Globalization and Gender: God of Small Things (continued)



And the effect of his silence on his other twin was to give her a hollowness and  emptiness:
that the emptiness in one twin was only a version of the quietness in the other.(21)
 The powerful critique that the story mounts is not only against the entrenched forms of social hierarchy in  India, and their continued tenacity, but also how this society may also seem inhospitable towards love. It is important to point out however, in this context, that the setting of Roy’s story is a village in Kerala,(Ayemenem),  and not a city. Within urban contexts, the question of caste bigotry is less pronounced and in many cases, non-existent. What Roy puts on the stage is a specific kind of truth, perhaps true of some parts of India. But it is not a uniformly national reality, but she has been able to make it global by using the English language.
  What is even more ironic in this story is that the vehemence against broken caste taboos is practiced by a family that is Christian—Syrian Christian, whose forbears came to India in the 4th century A.D.  And a savagely ironic twist is further given  to the story by the fact  that the person who informed on the illicit lovers is  the Untouchable man’s own father, who was terror-stricken that his son had dared to flout centuries old conventions thereby venturing into the “unthinkable” and “impossible.”  

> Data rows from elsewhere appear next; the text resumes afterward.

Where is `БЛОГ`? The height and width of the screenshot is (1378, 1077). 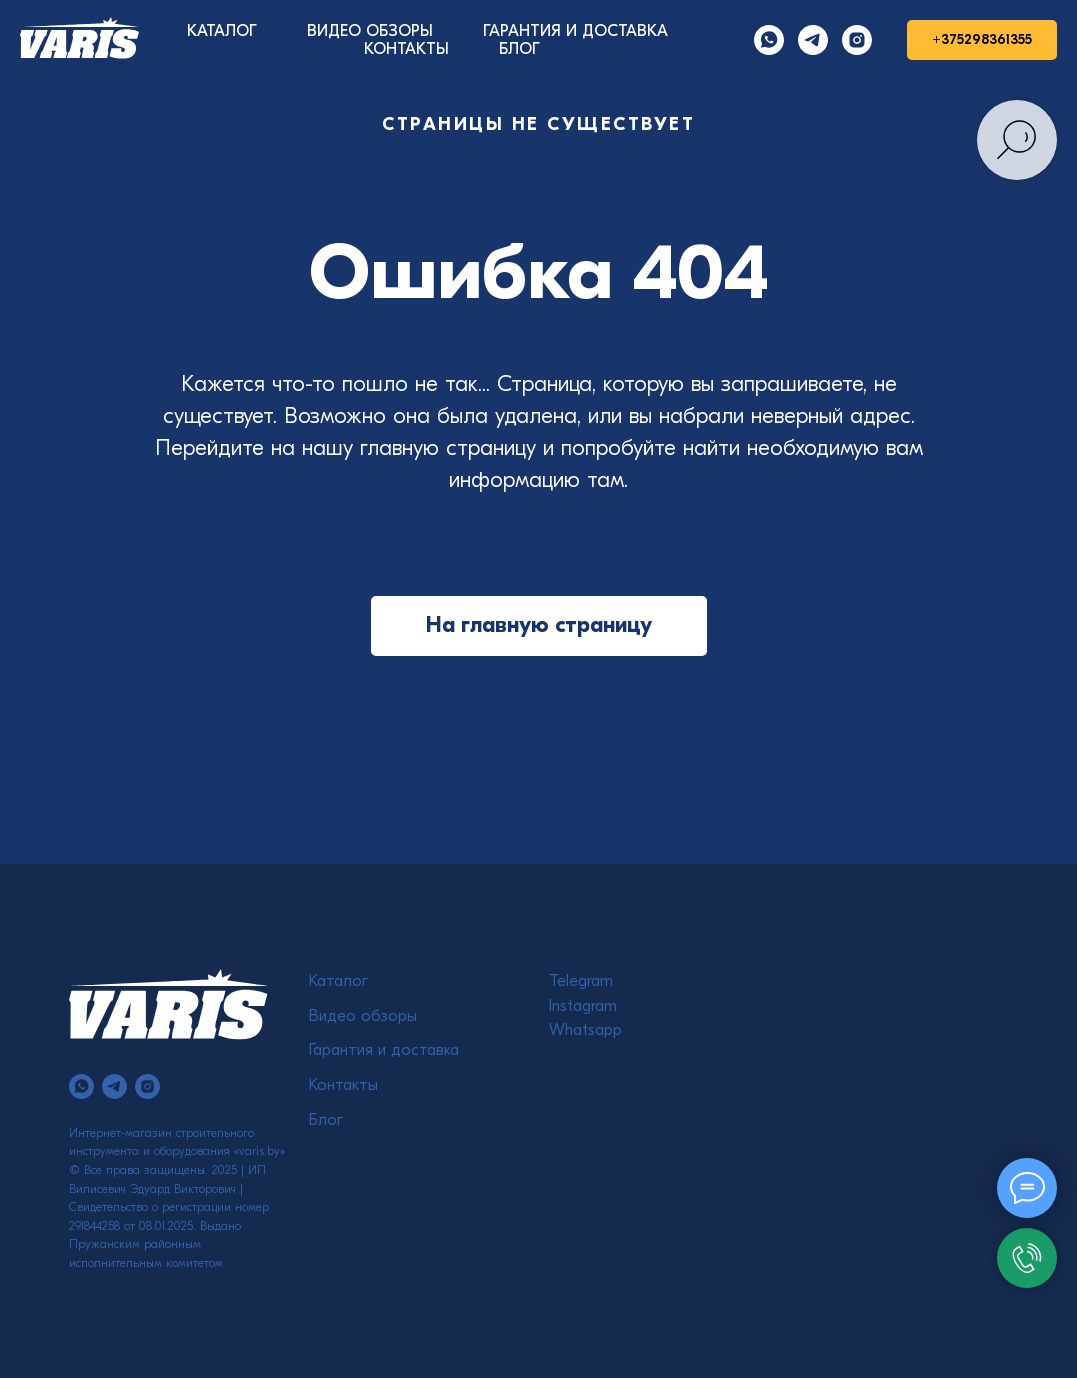 БЛОГ is located at coordinates (519, 49).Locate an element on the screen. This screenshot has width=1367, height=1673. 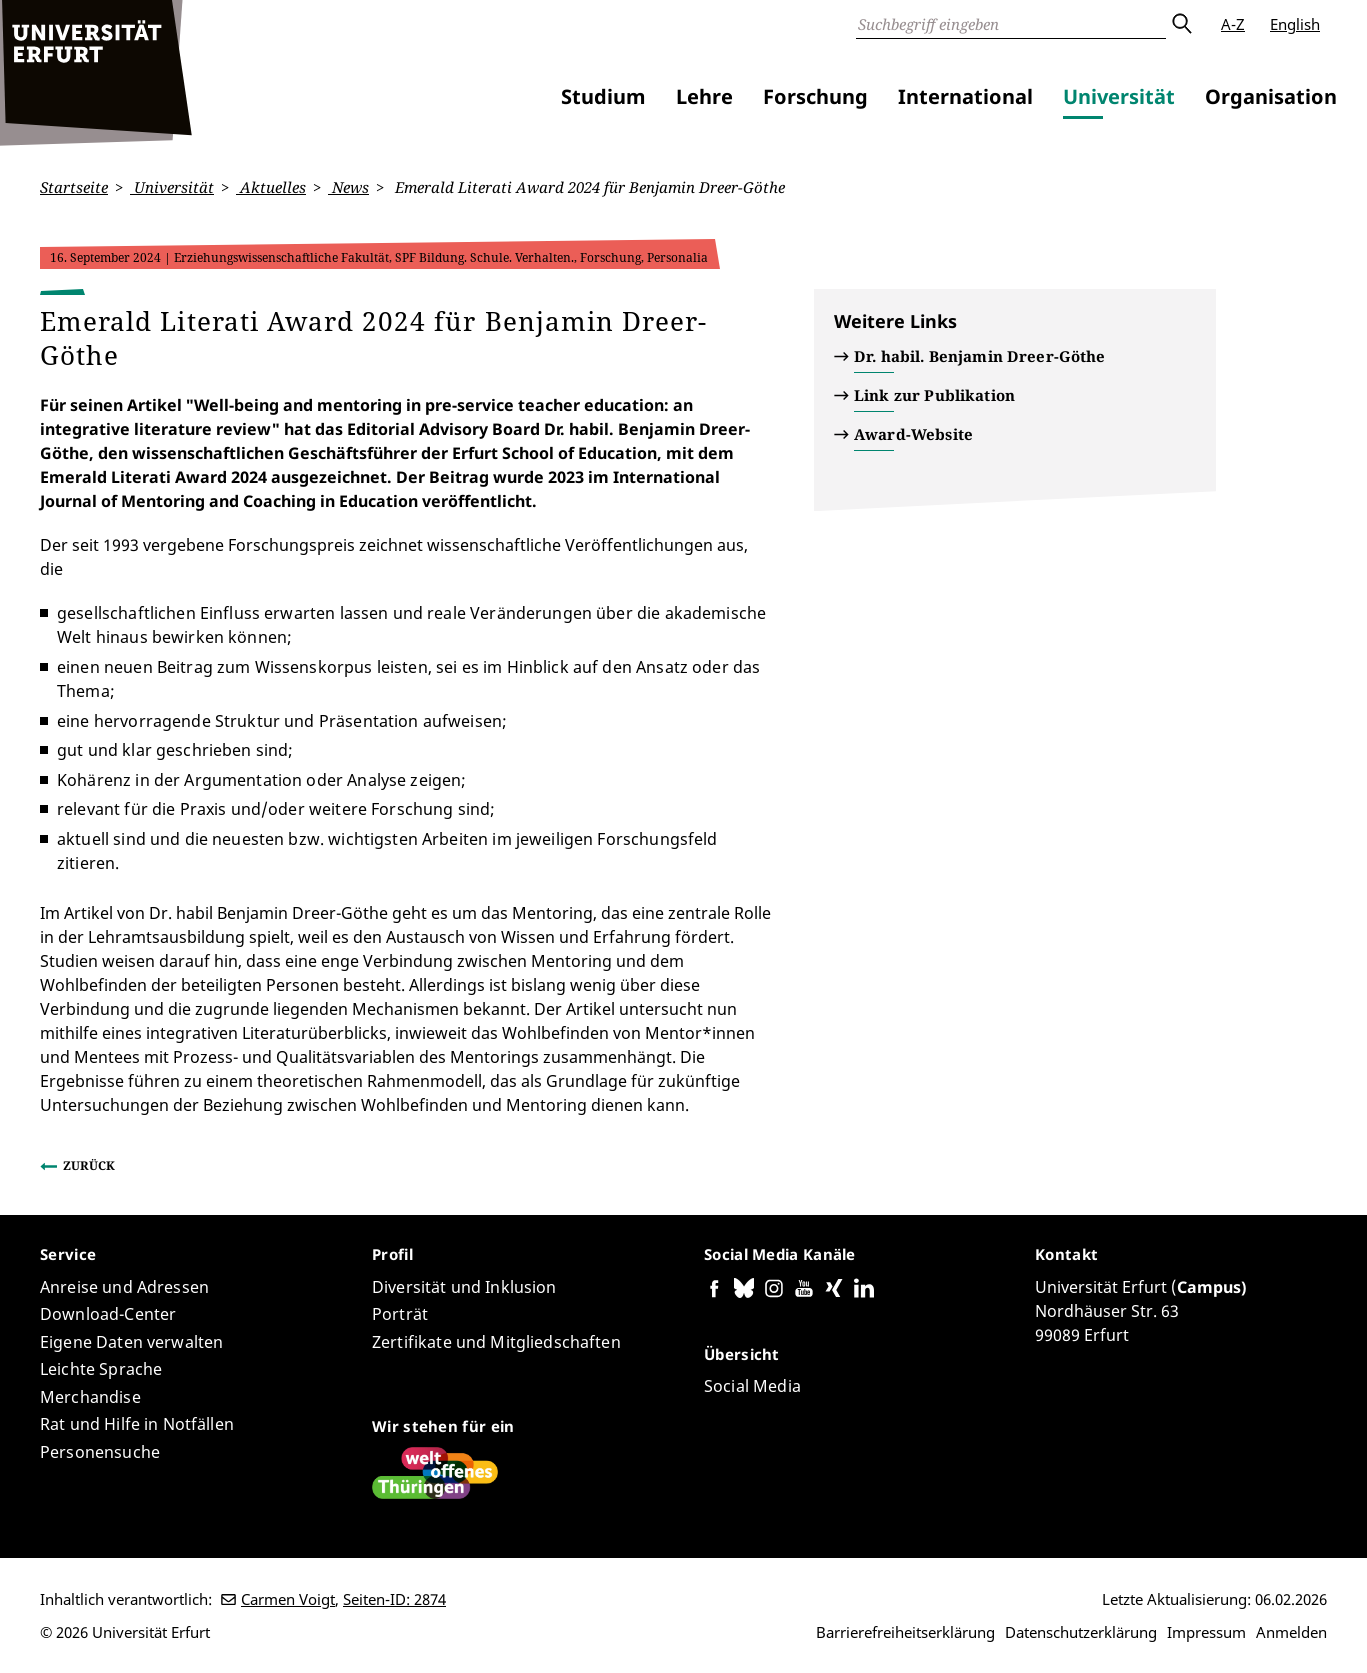
Forschung is located at coordinates (815, 96).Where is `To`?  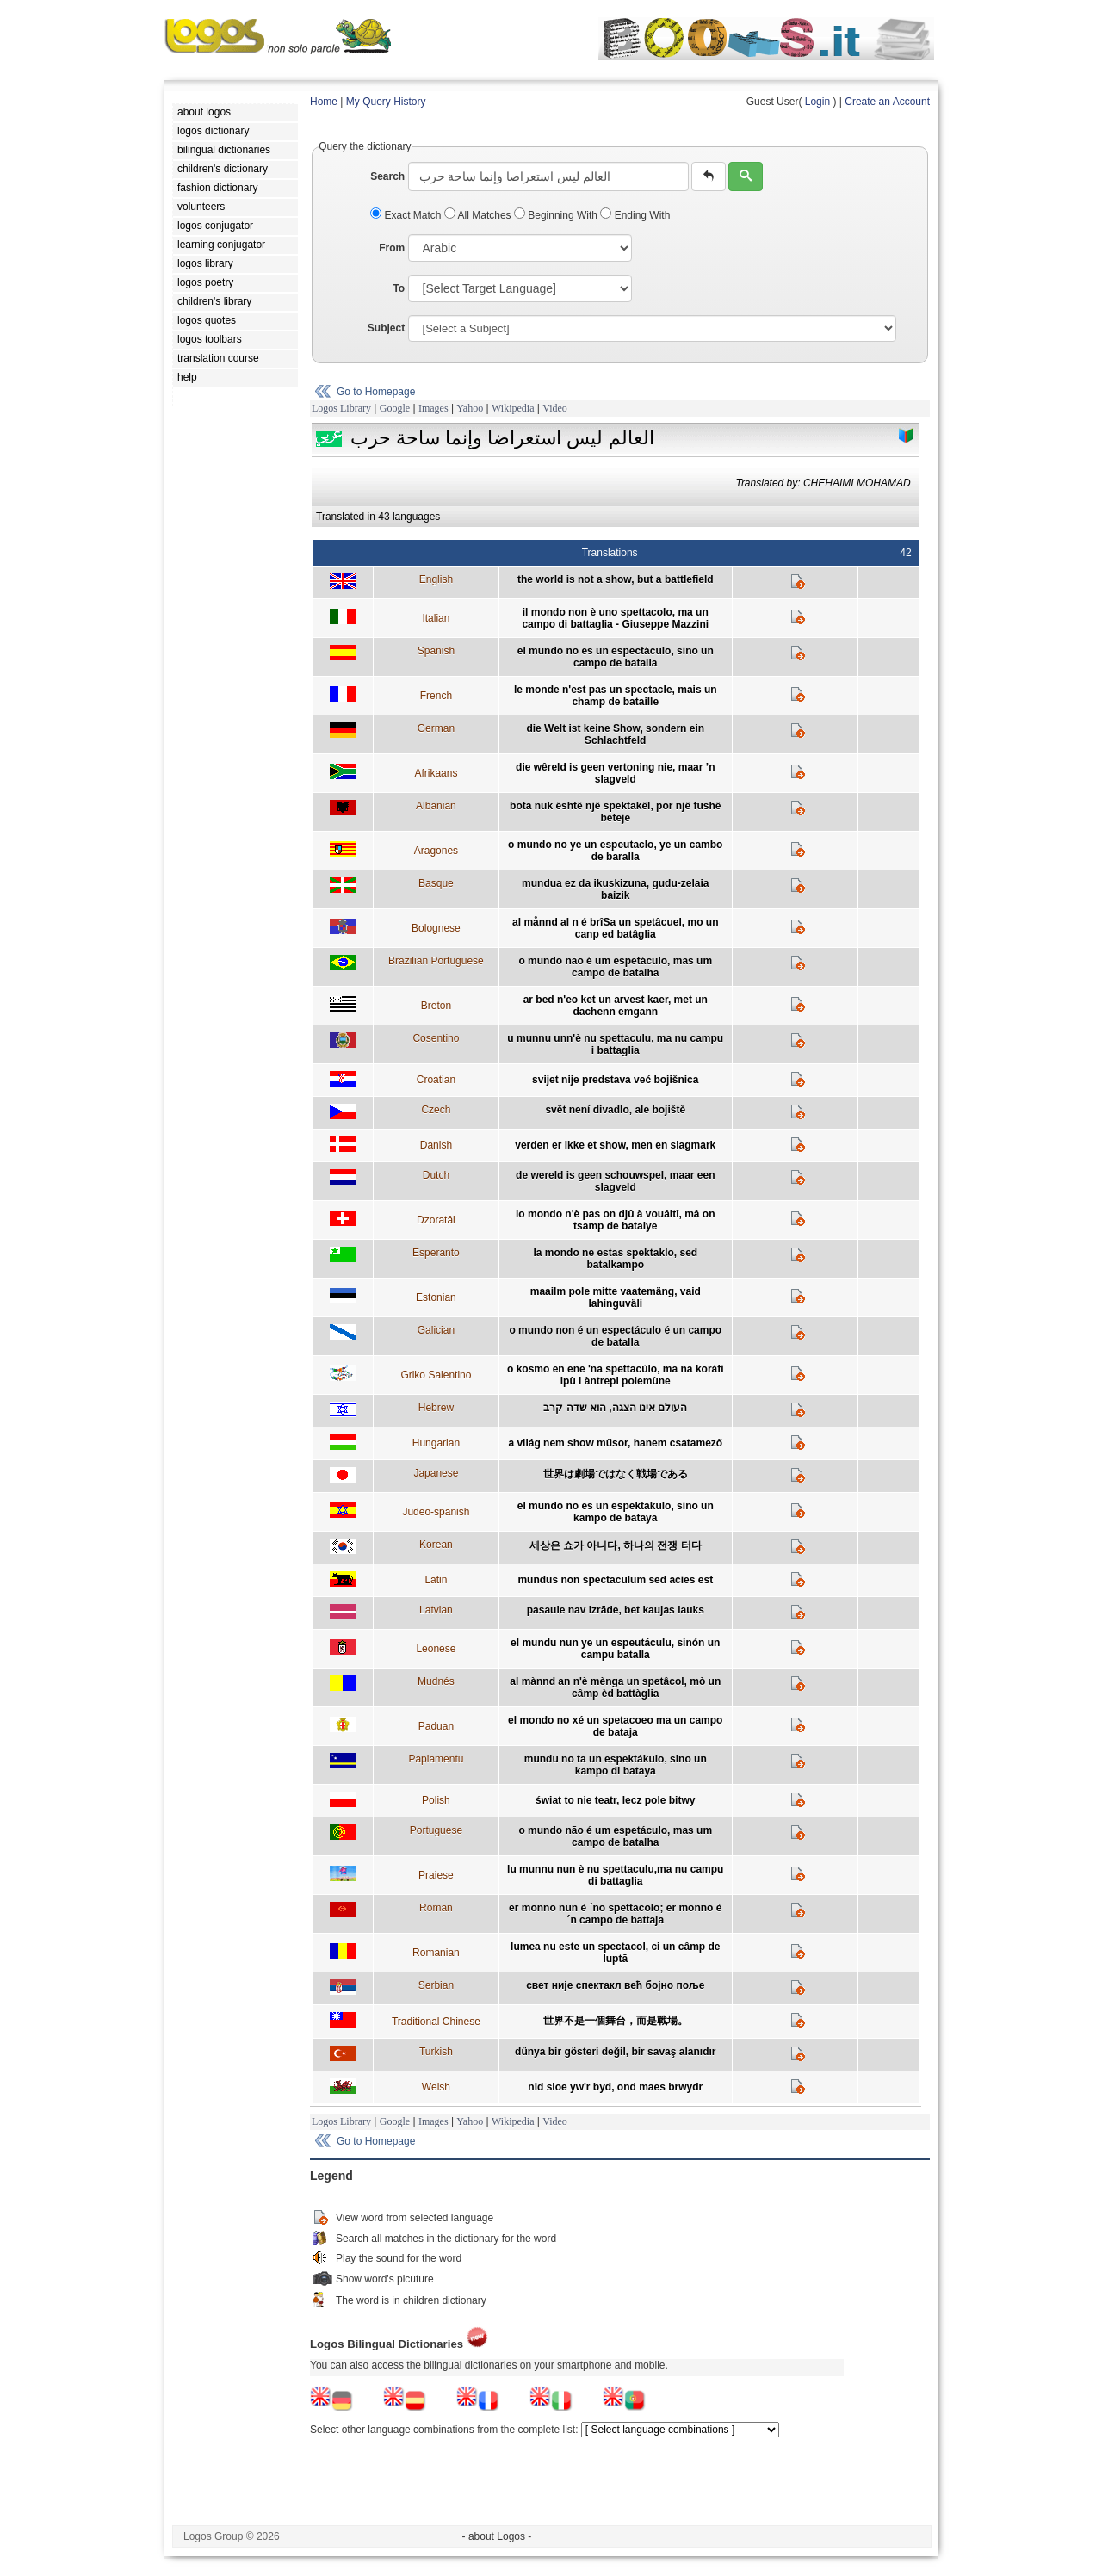 To is located at coordinates (399, 288).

Critics of Arundhati’s story say that she was playing up to Western audiences by giving them exactly the kind of story that they want to hear about India. In fact, there are references to the “Heart of Darkness”  a couple of times in the novel, referring to the dark jungle in which Velutha takes shelter. Arundhati’s valuation of this jungle seems ambivalent. Does she mean that India is a” heart of darkness”? However,  her work is honest and forthright, delving deep into a tragedy that  by most accounts was deeply personal , herself being one of the twins involved in the story.  In the process she unveils a rural society, where people  like the Syrian Christian  Ipe family may be literate and wealthy, but still ruled by centuries of Indian caste taboos. This is a novel about which one can apply Morrison’s famous pronouncement that all great art is political but irrevocably beautiful as well.